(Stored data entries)

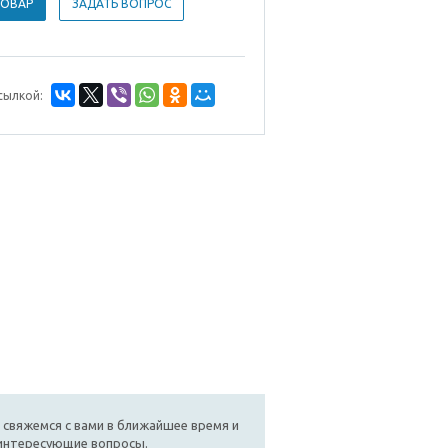
ТОВАР
ЗАДАТЬ ВОПРОС
сылкой:
 свяжемся с вами в ближайшее время и
 интересующие вопросы.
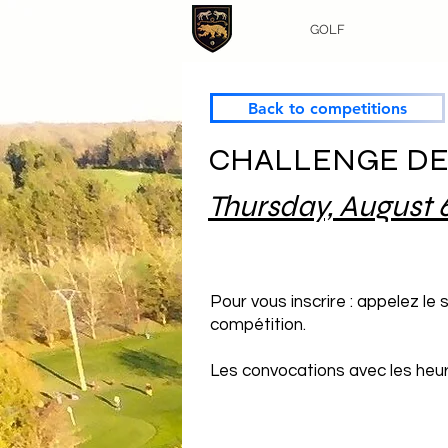
GOLF
Back to competitions
CHALLENGE DE 
Thursday, August 6
Pour vous inscrire : appelez le
compétition.
Les convocations avec les heure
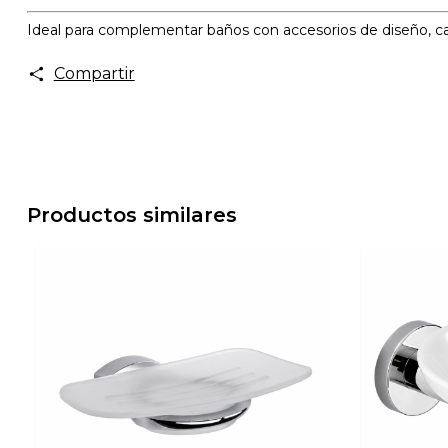
Ideal para complementar baños con accesorios de diseño, cal
Compartir
Productos similares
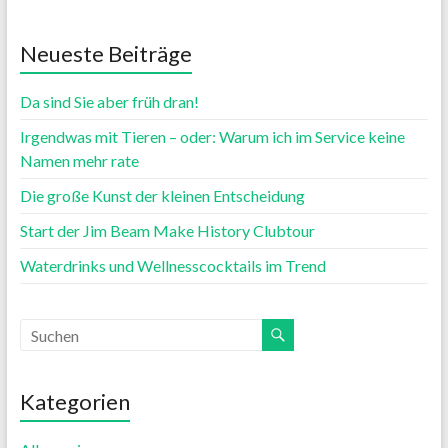
Neueste Beiträge
Da sind Sie aber früh dran!
Irgendwas mit Tieren – oder: Warum ich im Service keine
Namen mehr rate
Die große Kunst der kleinen Entscheidung
Start der Jim Beam Make History Clubtour
Waterdrinks und Wellnesscocktails im Trend
Kategorien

» YOUR GOAL
Retype every entry above exactly, leaving out the pictures.

» EXERCISE SOLUTION
ТОВАР
ЗАДАТЬ ВОПРОС
сылкой:
 свяжемся с вами в ближайшее время и
 интересующие вопросы.
GOLF
Back to competitions
CHALLENGE DE 
Thursday, August 6
Pour vous inscrire : appelez le
compétition.
Les convocations avec les heure
Ideal para complementar baños con accesorios de diseño, cal
Compartir
Productos similares
Neueste Beiträge
Da sind Sie aber früh dran!
Irgendwas mit Tieren – oder: Warum ich im Service keine
Namen mehr rate
Die große Kunst der kleinen Entscheidung
Start der Jim Beam Make History Clubtour
Waterdrinks und Wellnesscocktails im Trend
Kategorien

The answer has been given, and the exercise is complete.